The US Senate and House of Representatives have both voted to extend the deadline for closing on houses bought by April 30 from June 30 to September 30 in the hopes of allowing around 180,000 home buyers to complete their transactions and still qualify for the tax credit. While this does not extend the period in which home buyers could qualify for the credit itself, it does mean that people who began the deal process to buy a home by the end of April will be able to receive the credit despite not completing the deal by the due date of June 30, which is what many home buyers are facing due to the delay in mortgage processing that has resulted from the popularity of the tax credit.

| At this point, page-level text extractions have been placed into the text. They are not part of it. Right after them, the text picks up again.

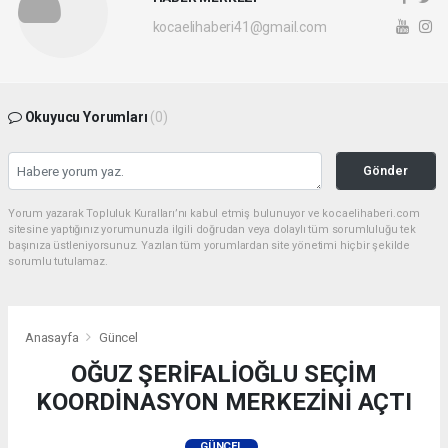
kocaelihaberi41@gmail.com
Okuyucu Yorumları
(0)
Gönder
Yorum yazarak Topluluk Kuralları’nı kabul etmiş bulunuyor ve kocaelihaberi.com
sitesine yaptığınız yorumunuzla ilgili doğrudan veya dolaylı tüm sorumluluğu tek
başınıza üstleniyorsunuz. Yazılan tüm yorumlardan site yönetimi hiçbir şekilde
sorumlu tutulamaz.
Anasayfa
Güncel
OĞUZ ŞERİFALİOĞLU SEÇİM
KOORDİNASYON MERKEZİNİ AÇTI
GÜNCEL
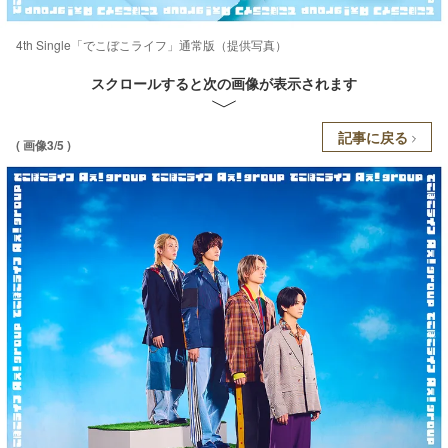
4th Single「でこぼこライフ」通常版（提供写真）
スクロールすると次の画像が表示されます
記事に戻る
( 画像3/5 )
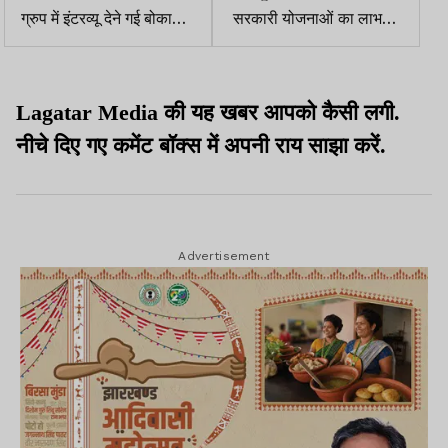
ग्रुप में इंटरव्यू देने गई बोकारो
सरकारी योजनाओं का लाभ
की बेटी सुरभि की मौत
दिलाने के नाम पर ठगी करने
वाले तीन अरेस्ट
Lagatar Media की यह खबर आपको कैसी लगी.
नीचे दिए गए कमेंट बॉक्स में अपनी राय साझा करें.
Advertisement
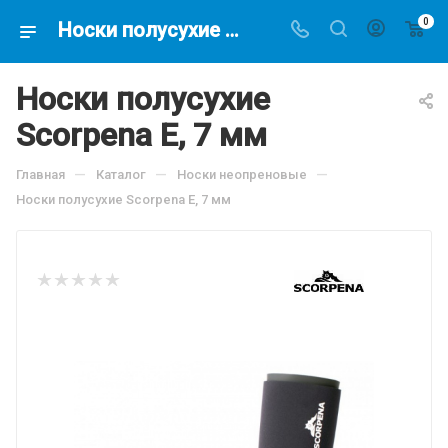
0
Носки полусухие Scorpena E, 7 мм, по цене 2567 руб, купить в интернет-магазине подводной охоты Водолаз.РФ в Москве. -
Носки полусухие
Scorpena E, 7 мм
—
—
—
Главная
Каталог
Носки неопреновые
Носки полусухие Scorpena E, 7 мм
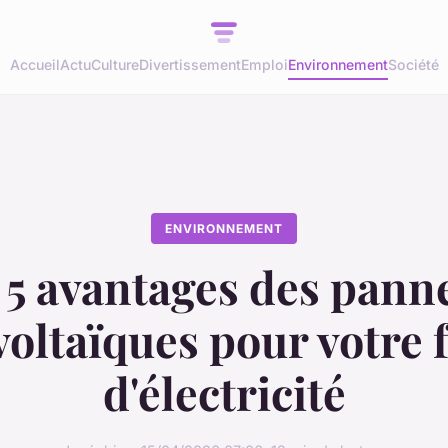
Accueil
Actu
Culture
Divertissement
Emploi
Environnement
Société
ENVIRONNEMENT
 5 avantages des pann
oltaïques pour votre 
d'électricité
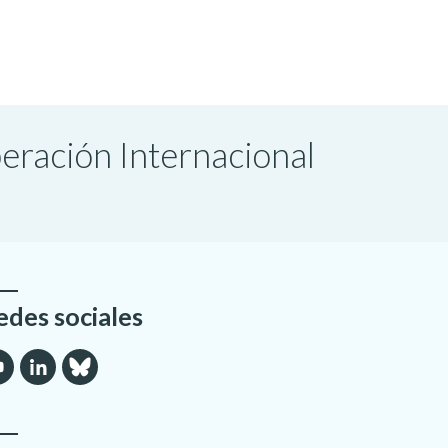
peración Internacional
edes sociales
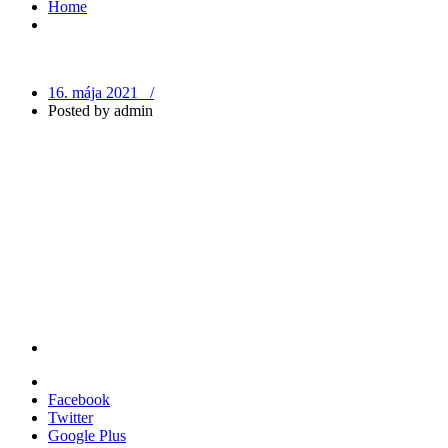
Home
OBCHOD
NAŠE PRÁCE
16. mája 2021 /
Posted by
admin
Podlahy
Schody
Dvere
Steny
KONTAKT
Facebook
Twitter
Google Plus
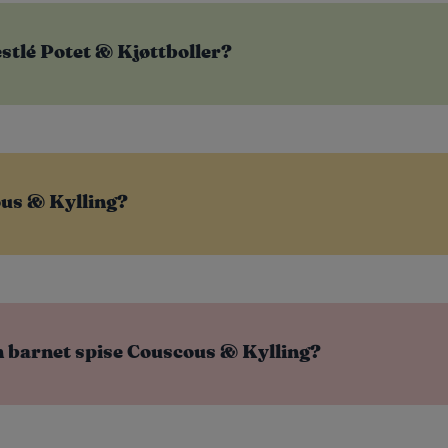
tlé Potet & Kjøttboller?​
ous & Kylling?
n barnet spise Couscous & Kylling?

The extended-deadline amendment to HR 4213, the "American Jobs and Closing Tax Loopholes Act of 2010," was added onto an amendment that also extended unemployment benefits. It just barely passed before the June 30 deadline, and was written so that there will be no gap between June 30 and when it was signed by the President in early July. Home buyers will still have to show all the evidence that they entered a contract before April 30.
So what does this mean? The newly-passed amendment eases the stress of thousands of NJ home buyers. The credit has proven to be extremely popular, which has been great for home sales, but has also led to backups in the normal time it takes to qualify for a mortgage. In addition, many first-time buyers are buying homes in foreclosure or short sale and the additional paperwork is adding to the logjam. Those of you waiting for your mortgage to clear, there is at least the bright side of amazing rates to look forward to, the best recorded by Freddie Mac since 1971, when it started following interest rates. The average annual rate for a 30-year fixed-rate mortgage (20% down) is now 4.69%. Just a year ago the rate was 5.42%. Though the low rates are a sign of the shaky economy, they are a positive for those looking to buy homes or refinance existing mortgages. No wonder mortgage brokers are swamped!